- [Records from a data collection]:
++++

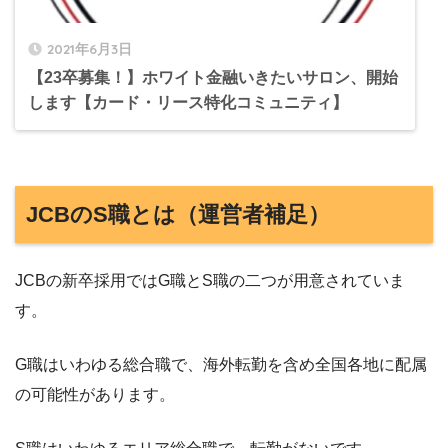
2021年6月3日
【23卒募集！】ホワイト金融いきたいサロン、開始
します【カード・リース特化コミュニティ】
JCBのS職とは（運営者補足）
JCBの新卒採用ではG職とS職の二つが用意されていま
す。
G職はいわゆる総合職で、海外転勤を含め全国各地に配属
の可能性があります。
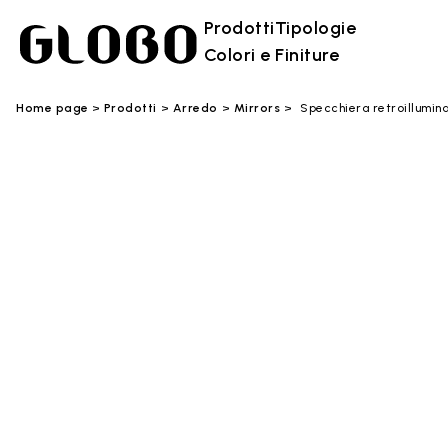
Prodotti
Tipologie
Colori e Finiture
Home page
Prodotti
Arredo
Mirrors
Specchiera retroillumin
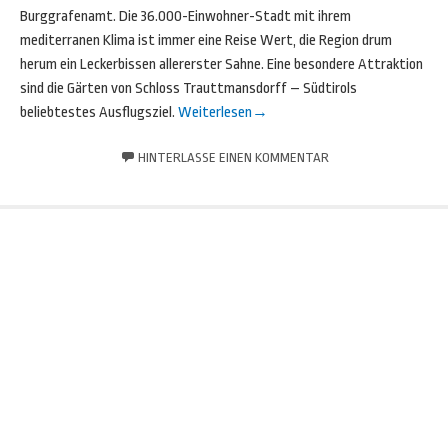
Burggrafenamt. Die 36.000-Einwohner-Stadt mit ihrem
mediterranen Klima ist immer eine Reise Wert, die Region drum
herum ein Leckerbissen allererster Sahne. Eine besondere Attraktion
sind die Gärten von Schloss Trauttmansdorff – Südtirols
beliebtestes Ausflugsziel.
Weiterlesen
→
HINTERLASSE EINEN KOMMENTAR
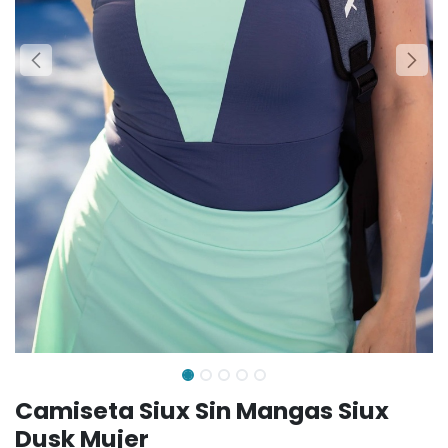
Camiseta Siux Sin Mangas Siux
Dusk Mujer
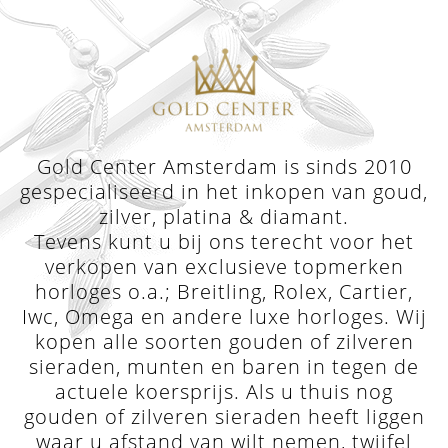
Gold Center Amsterdam is sinds 2010
gespecialiseerd in het inkopen van goud,
zilver, platina & diamant.
Tevens kunt u bij ons terecht voor het
verkopen van exclusieve topmerken
horloges o.a.; Breitling, Rolex, Cartier,
Iwc, Omega en andere luxe horloges. Wij
kopen alle soorten gouden of zilveren
sieraden, munten en baren in tegen de
actuele koersprijs. Als u thuis nog
gouden of zilveren sieraden heeft liggen
waar u afstand van wilt nemen, twijfel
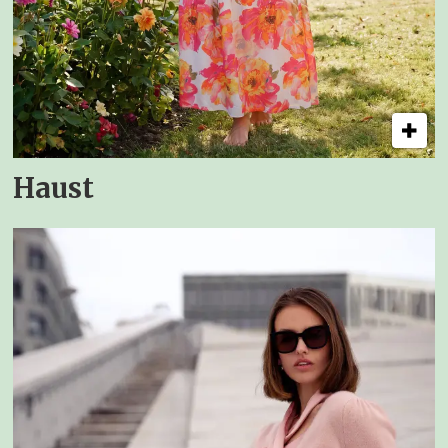
Haust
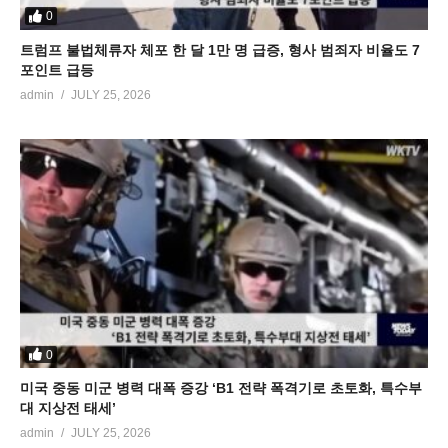
0
트럼프 불법체류자 체포 한 달 1만 명 급증, 형사 범죄자 비율도 7
포인트 급등
admin
JULY 25, 2026
0
미국 중동 미군 병력 대폭 증강 ‘B1 전략 폭격기로 초토화, 특수부
대 지상전 태세’
admin
JULY 25, 2026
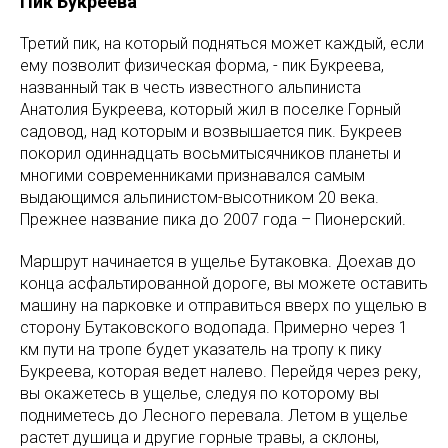
Пик Букреева
Третий пик, на который подняться может каждый, если
ему позволит физическая форма, - пик Букреева,
названный так в честь известного альпиниста
Анатолия Букреева, который жил в поселке Горный
садовод, над которым и возвышается пик. Букреев
покорил одиннадцать восьмитысячников планеты и
многими современниками признавался самым
выдающимся альпинистом-высотником 20 века.
Прежнее название пика до 2007 года – Пионерский.
Маршрут начинается в ущелье Бутаковка. Доехав до
конца асфальтированной дороге, вы можете оставить
машину на парковке и отправиться вверх по ущелью в
сторону Бутаковского водопада. Примерно через 1
км пути на тропе будет указатель на тропу к пику
Букреева, которая ведет налево. Перейдя через реку,
вы окажетесь в ущелье, следуя по которому вы
подниметесь до Лесного перевала. Летом в ущелье
растет душица и другие горные травы, а склоны,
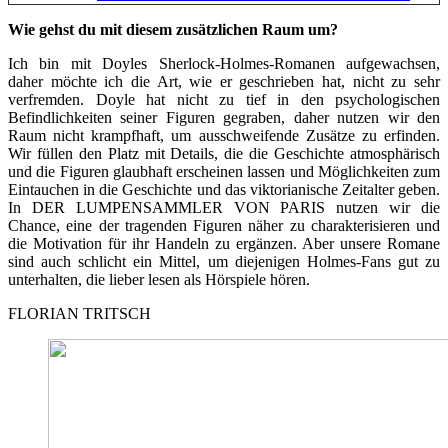
Wie gehst du mit diesem zusätzlichen Raum um?
Ich bin mit Doyles Sherlock-Holmes-Romanen aufgewachsen,
daher möchte ich die Art, wie er geschrieben hat, nicht zu sehr
verfremden. Doyle hat nicht zu tief in den psychologischen
Befindlichkeiten seiner Figuren gegraben, daher nutzen wir den
Raum nicht krampfhaft, um ausschweifende Zusätze zu erfinden.
Wir füllen den Platz mit Details, die die Geschichte atmosphärisch
und die Figuren glaubhaft erscheinen lassen und Möglichkeiten zum
Eintauchen in die Geschichte und das viktorianische Zeitalter geben.
In DER LUMPENSAMMLER VON PARIS nutzen wir die
Chance, eine der tragenden Figuren näher zu charakterisieren und
die Motivation für ihr Handeln zu ergänzen. Aber unsere Romane
sind auch schlicht ein Mittel, um diejenigen Holmes-Fans gut zu
unterhalten, die lieber lesen als Hörspiele hören.
FLORIAN TRITSCH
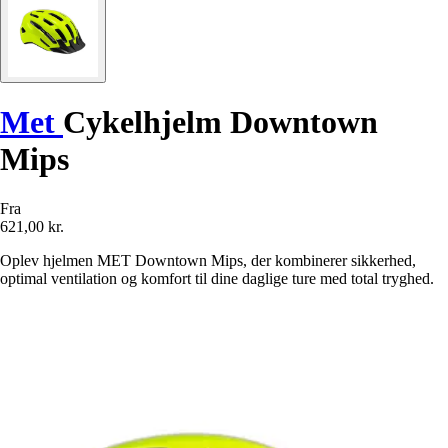
Met
Cykelhjelm Downtown
Mips
Fra
621,00 kr.
Oplev hjelmen MET Downtown Mips, der kombinerer sikkerhed,
optimal ventilation og komfort til dine daglige ture med total tryghed.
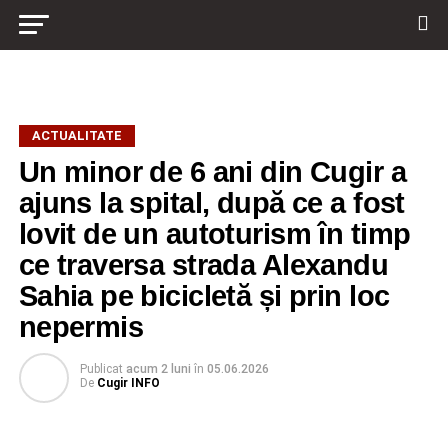
ACTUALITATE
Un minor de 6 ani din Cugir a
ajuns la spital, după ce a fost
lovit de un autoturism în timp
ce traversa strada Alexandu
Sahia pe bicicletă și prin loc
nepermis
Publicat
acum 2 luni
în
05.06.2026
De
Cugir INFO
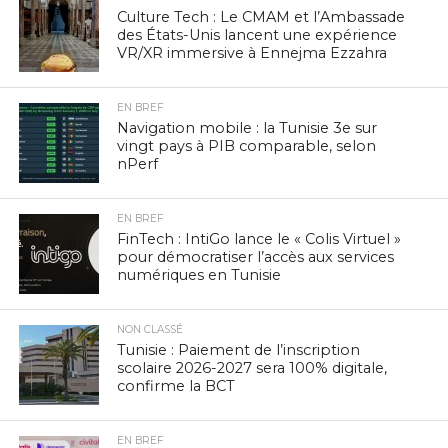
Culture Tech : Le CMAM et l’Ambassade
des États-Unis lancent une expérience
VR/XR immersive à Ennejma Ezzahra
EN BREF
Navigation mobile : la Tunisie 3e sur
vingt pays à PIB comparable, selon
nPerf
EN BREF
FinTech : IntiGo lance le « Colis Virtuel »
pour démocratiser l’accès aux services
numériques en Tunisie
NON CLASSÉ
Tunisie : Paiement de l’inscription
scolaire 2026-2027 sera 100% digitale,
confirme la BCT
EN BREF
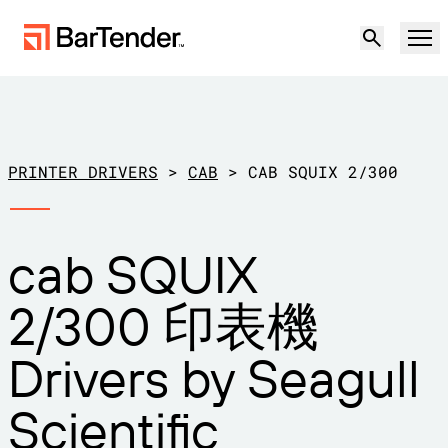
產品
解決方案
PRINTER DRIVERS
>
CAB
>
CAB SQUIX 2/300
標籤、標記和編碼
資源
cab SQUIX
使用案例
BarTender 標籤功能
合作夥伴
2/300 印表機
下載印表機驅動程式
製造業
支援
Drivers by Seagull
倉儲
標籤功能
成為合作夥伴
支援方案
零售
Scientific
建立
歡迎免費試用
聯絡銷售人員
支援中心
運輸與物流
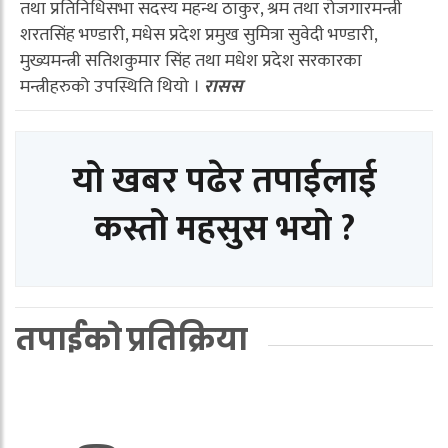
तथा प्रतिनिधिसभा सदस्य महन्थ ठाकुर, श्रम तथा रोजगारमन्त्री
शरतसिंह भण्डारी, मधेस प्रदेश प्रमुख सुमित्रा सुवेदी भण्डारी,
मुख्यमन्त्री सतिशकुमार सिंह तथा मधेश प्रदेश सरकारका
मन्त्रीहरुको उपस्थिति थियो ।
रासस
यो खबर पढेर तपाईलाई
कस्तो महसुस भयो ?
तपाईको प्रतिक्रिया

++++

- [EXERCISE REQUIREMENTS]: Copy the data word for word and omit every picture.

- [ANSWER SPACE]:
2021年6月3日
【23卒募集！】ホワイト金融いきたいサロン、開始
します【カード・リース特化コミュニティ】
JCBのS職とは（運営者補足）
JCBの新卒採用ではG職とS職の二つが用意されていま
す。
G職はいわゆる総合職で、海外転勤を含め全国各地に配属
の可能性があります。
Prodotti
Tipologie
Colori e Finiture
Home page
Prodotti
Arredo
Mirrors
Specchiera retroillumin
Burggrafenamt. Die 36.000-Einwohner-Stadt mit ihrem
mediterranen Klima ist immer eine Reise Wert, die Region drum
herum ein Leckerbissen allererster Sahne. Eine besondere Attraktion
sind die Gärten von Schloss Trauttmansdorff – Südtirols
beliebtestes Ausflugsziel.
Weiterlesen
→
HINTERLASSE EINEN KOMMENTAR
Camiseta Siux Sin Mangas Siux
Dusk Mujer
Gold Center Amsterdam is sinds 2010
gespecialiseerd in het inkopen van goud,
zilver, platina & diamant.
Tevens kunt u bij ons terecht voor het
verkopen van exclusieve topmerken
horloges o.a.; Breitling, Rolex, Cartier,
Iwc, Omega en andere luxe horloges. Wij
kopen alle soorten gouden of zilveren
sieraden, munten en baren in tegen de
actuele koersprijs. Als u thuis nog
gouden of zilveren sieraden heeft liggen
waar u afstand van wilt nemen, twijfel
Haust
0
트럼프 불법체류자 체포 한 달 1만 명 급증, 형사 범죄자 비율도 7
포인트 급등
admin
JULY 25, 2026
0
미국 중동 미군 병력 대폭 증강 ‘B1 전략 폭격기로 초토화, 특수부
대 지상전 태세’
admin
JULY 25, 2026
Пик Букреева
Третий пик, на который подняться может каждый, если
ему позволит физическая форма, - пик Букреева,
названный так в честь известного альпиниста
Анатолия Букреева, который жил в поселке Горный
садовод, над которым и возвышается пик. Букреев
покорил одиннадцать восьмитысячников планеты и
многими современниками признавался самым
выдающимся альпинистом-высотником 20 века.
Прежнее название пика до 2007 года – Пионерский.
Маршрут начинается в ущелье Бутаковка. Доехав до
конца асфальтированной дороге, вы можете оставить
машину на парковке и отправиться вверх по ущелью в
сторону Бутаковского водопада. Примерно через 1
км пути на тропе будет указатель на тропу к пику
Букреева, которая ведет налево. Перейдя через реку,
вы окажетесь в ущелье, следуя по которому вы
подниметесь до Лесного перевала. Летом в ущелье
растет душица и другие горные травы, а склоны,
Wie gehst du mit diesem zusätzlichen Raum um?
Ich bin mit Doyles Sherlock-Holmes-Romanen aufgewachsen,
daher möchte ich die Art, wie er geschrieben hat, nicht zu sehr
verfremden. Doyle hat nicht zu tief in den psychologischen
Befindlichkeiten seiner Figuren gegraben, daher nutzen wir den
Raum nicht krampfhaft, um ausschweifende Zusätze zu erfinden.
Wir füllen den Platz mit Details, die die Geschichte atmosphärisch
und die Figuren glaubhaft erscheinen lassen und Möglichkeiten zum
Eintauchen in die Geschichte und das viktorianische Zeitalter geben.
In DER LUMPENSAMMLER VON PARIS nutzen wir die
Chance, eine der tragenden Figuren näher zu charakterisieren und
die Motivation für ihr Handeln zu ergänzen. Aber unsere Romane
sind auch schlicht ein Mittel, um diejenigen Holmes-Fans gut zu
unterhalten, die lieber lesen als Hörspiele hören.
FLORIAN TRITSCH
Met
Cykelhjelm Downtown
Mips
Fra
621,00 kr.
Oplev hjelmen MET Downtown Mips, der kombinerer sikkerhed,
optimal ventilation og komfort til dine daglige ture med total tryghed.
ACTUALITATE
Un minor de 6 ani din Cugir a
ajuns la spital, după ce a fost
lovit de un autoturism în timp
ce traversa strada Alexandu
Sahia pe bicicletă și prin loc
nepermis
Publicat
acum 2 luni
în
05.06.2026
De
Cugir INFO
Culture Tech : Le CMAM et l’Ambassade
des États-Unis lancent une expérience
VR/XR immersive à Ennejma Ezzahra
EN BREF
Navigation mobile : la Tunisie 3e sur
vingt pays à PIB comparable, selon
nPerf
EN BREF
FinTech : IntiGo lance le « Colis Virtuel »
pour démocratiser l’accès aux services
numériques en Tunisie
NON CLASSÉ
Tunisie : Paiement de l’inscription
scolaire 2026-2027 sera 100% digitale,
confirme la BCT
EN BREF
產品
解決方案
PRINTER DRIVERS
>
CAB
>
CAB SQUIX 2/300
標籤、標記和編碼
資源
cab SQUIX
使用案例
BarTender 標籤功能
合作夥伴
2/300 印表機
下載印表機驅動程式
製造業
支援
Drivers by Seagull
倉儲
標籤功能
成為合作夥伴
支援方案
零售
Scientific
建立
歡迎免費試用
聯絡銷售人員
支援中心
運輸與物流
तथा प्रतिनिधिसभा सदस्य महन्थ ठाकुर, श्रम तथा रोजगारमन्त्री
शरतसिंह भण्डारी, मधेस प्रदेश प्रमुख सुमित्रा सुवेदी भण्डारी,
मुख्यमन्त्री सतिशकुमार सिंह तथा मधेश प्रदेश सरकारका
मन्त्रीहरुको उपस्थिति थियो ।
रासस
यो खबर पढेर तपाईलाई
कस्तो महसुस भयो ?
तपाईको प्रतिक्रिया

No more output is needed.